DATA
□ □ □ □ □ □ □
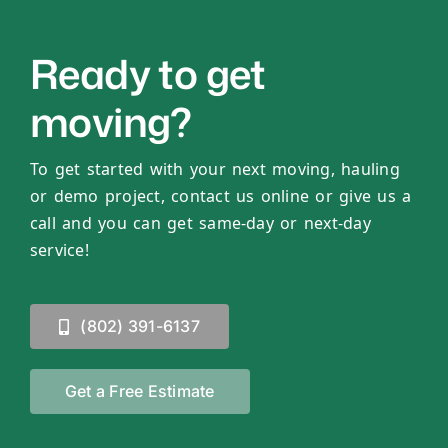
Ready to get
moving?
To get started with your next moving, hauling
or demo project, contact us online or give us a
call and you can get same-day or next-day
service!
(802) 391-6137
Get a Free Estimate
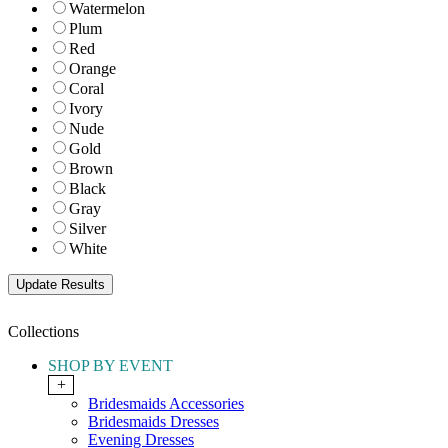
Watermelon
Plum
Red
Orange
Coral
Ivory
Nude
Gold
Brown
Black
Gray
Silver
White
Collections
SHOP BY EVENT
+
Bridesmaids Accessories
Bridesmaids Dresses
Evening Dresses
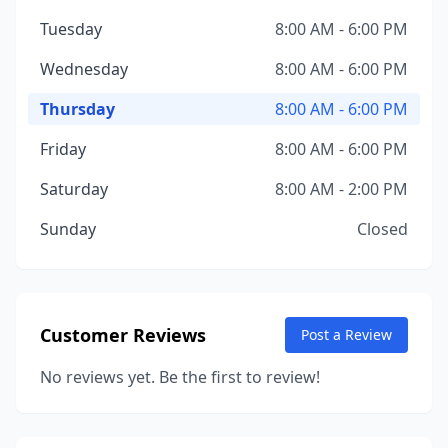
Tuesday
8:00 AM - 6:00 PM
Wednesday
8:00 AM - 6:00 PM
Thursday
8:00 AM - 6:00 PM
Friday
8:00 AM - 6:00 PM
Saturday
8:00 AM - 2:00 PM
Sunday
Closed
Customer Reviews
Post a Review
No reviews yet. Be the first to review!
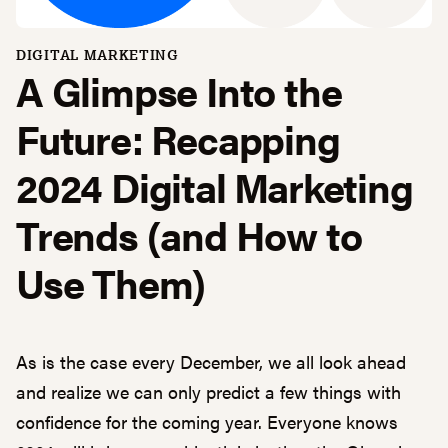
DIGITAL MARKETING
A Glimpse Into the
Future: Recapping
2024 Digital Marketing
Trends (and How to
Use Them)
As is the case every December, we all look ahead
and realize we can only predict a few things with
confidence for the coming year. Everyone knows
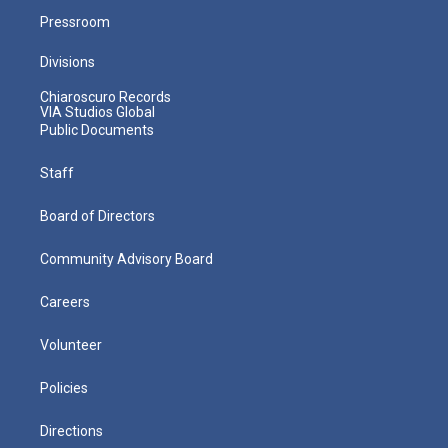
Pressroom
Divisions
Chiaroscuro Records
VIA Studios Global
Public Documents
Staff
Board of Directors
Community Advisory Board
Careers
Volunteer
Policies
Directions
□ □ □ □ □ □ □
ABOUT THIS TASK
Answer with one number only: how many lines above contain the word "next".

TASK OUTPUT
2